Nederlandse economie heeft nieuw aanvalsplan nodig
Waarom zijn sommige landen succesvol in de internationale concurrentie en gaan andere ten onder? Die vraag staat centraal in het werk van de Amerikaanse econoom Michael E. Porter. Hij zal vandaag op uitnodiging van minister Jorritsma van Economische Zaken de Technologie-lezing in de Ridderzaal houden.
Veel van de aanwezigen zullen bekend zijn met het gedachtegoed van de professor aan de Harvard Universiteit. Een van zijn zestien boeken, ”The competitive advantage of nations”, is sinds 1990 een belangrijke inspiratiebron voor het Nederlandse technologiebeleid.
Bloemenbusiness
Het boek gaat niet speciaal over Nederland, maar Porter stelt zichzelf daarin wel de vraag hoe een klein land met zo’n miezerig klimaat de wereldmarkt van snijbloemen kan beheersen. De Amerikaan komt tot de conclusie dat het nadeel van een slecht klimaat leidt tot het voordeel dat de hele bloemenbusiness gedwongen wordt zich voortdurend te vernieuwen.

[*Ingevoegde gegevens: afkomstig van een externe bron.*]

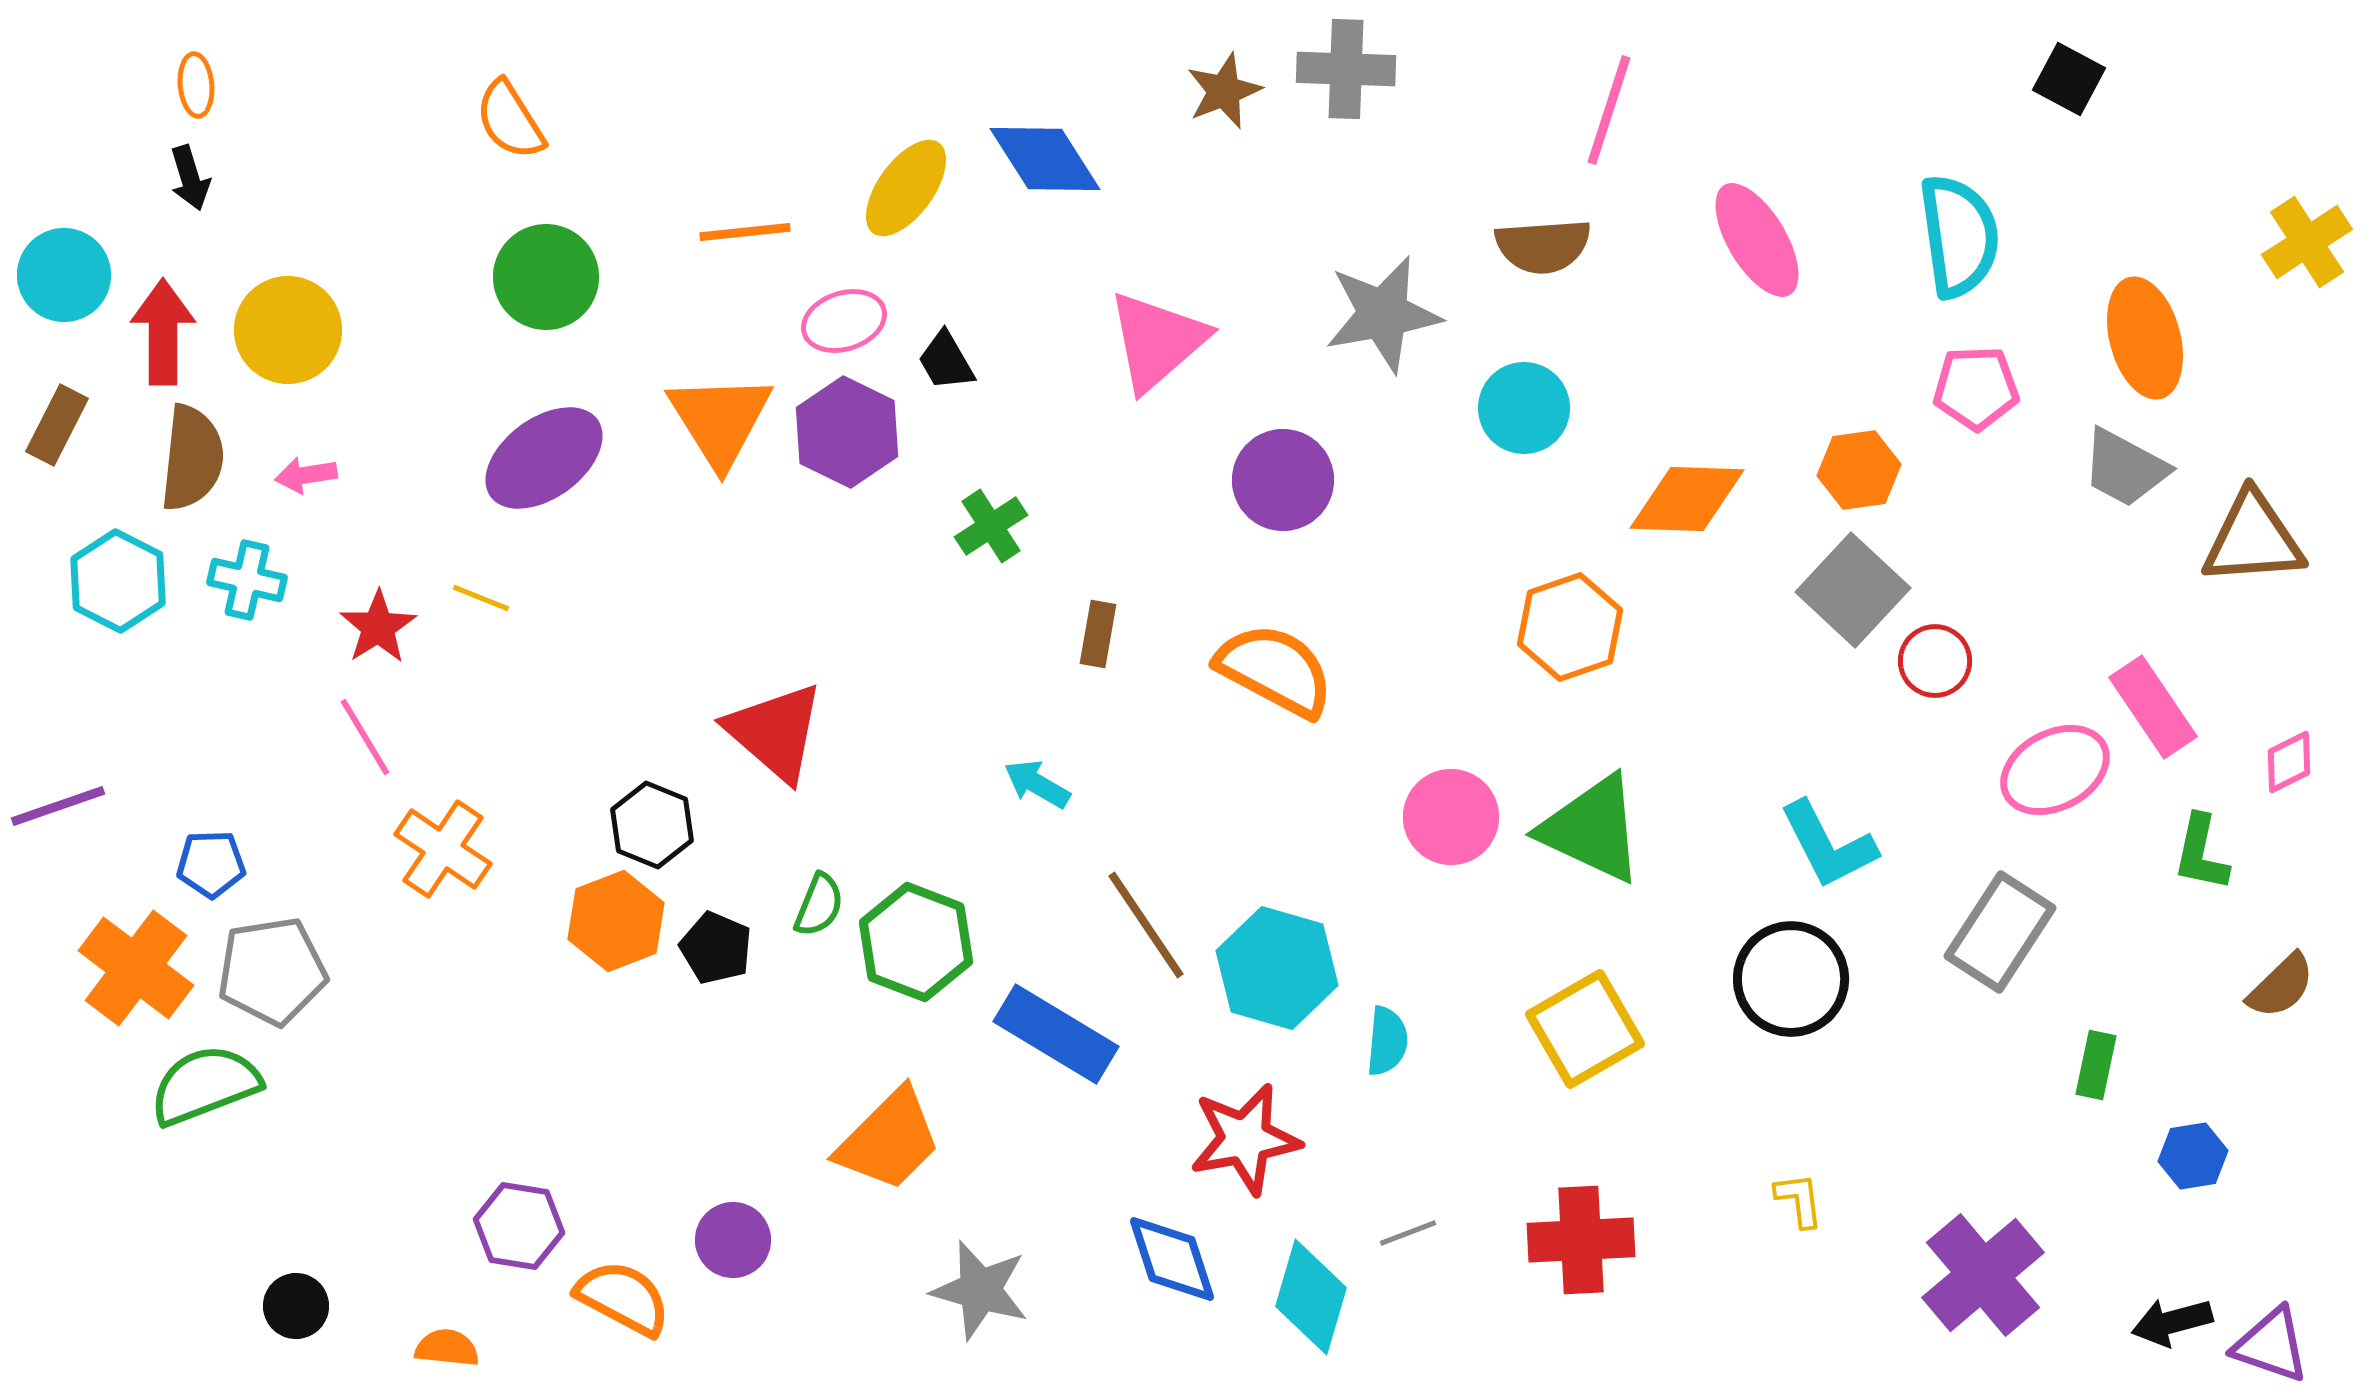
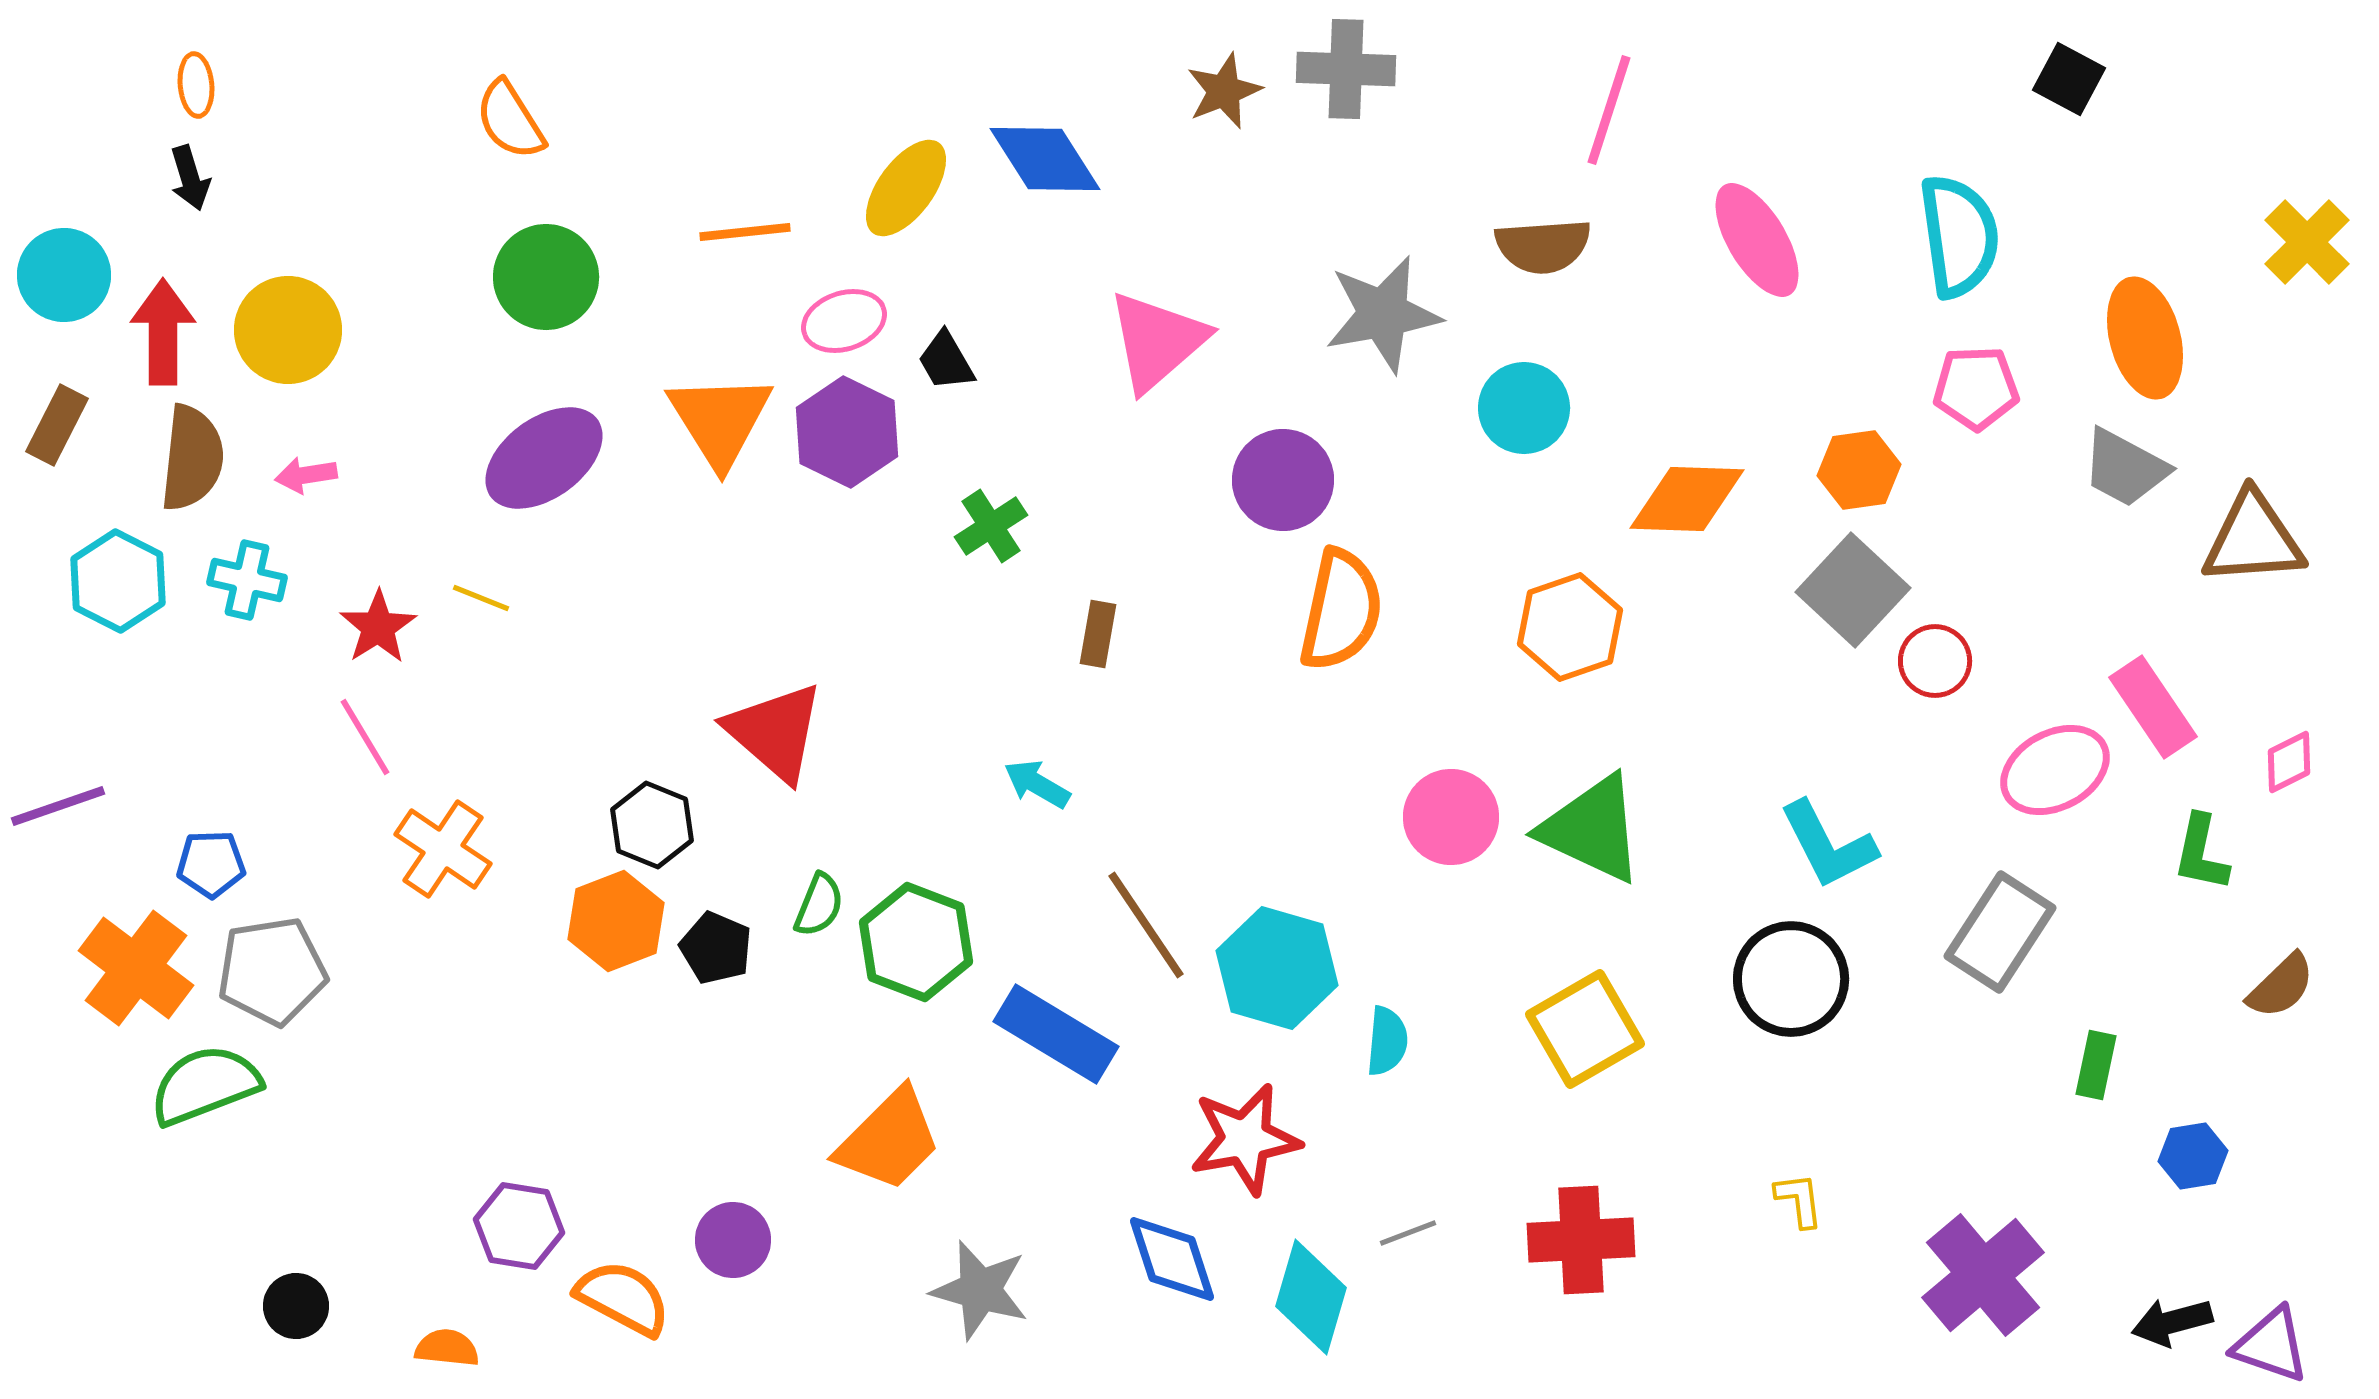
yellow cross at (2307, 242): rotated 12 degrees counterclockwise
orange semicircle at (1275, 670): moved 66 px right, 60 px up; rotated 74 degrees clockwise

Daarin spelen een heel netwerk van kwekers, veilingen, exporteurs, toeleveranciers, onderzoekers en de luchthaven Schiphol een rol.
Het boek werd geschreven in een tijd dat Japan, ondanks het ontbreken van grondstoffen, was uitgegroeid tot een economische wereldmacht. Toen vroeg menigeen zich af hoe het met ons land verder zou gaan als de interne Europese markt in 1993 een feit zou zijn. De toenmalige minister van Economische Zaken, Andriessen, zette daarom TNO aan het werk om de benadering van Porter toe te passen op ons land.
De uitkomst was ontnuchterend. Het was niet de hightech en ook niet de industrie die sterk bleek te staan op de exportmarkt. Nederland zou het, behalve van snijbloemen, vooral moeten hebben van producten als eieren, varkens, bloembollen, melk, cacaopoeder, tomaten en aardappelen. Onze agrarische sector, waar de concurrentie ook toen hevig was en waar tegelijkertijd allerlei vormen van samenwerking bestonden door coöperaties en dergelijke, kon kennelijk de andere branches nog iets leren.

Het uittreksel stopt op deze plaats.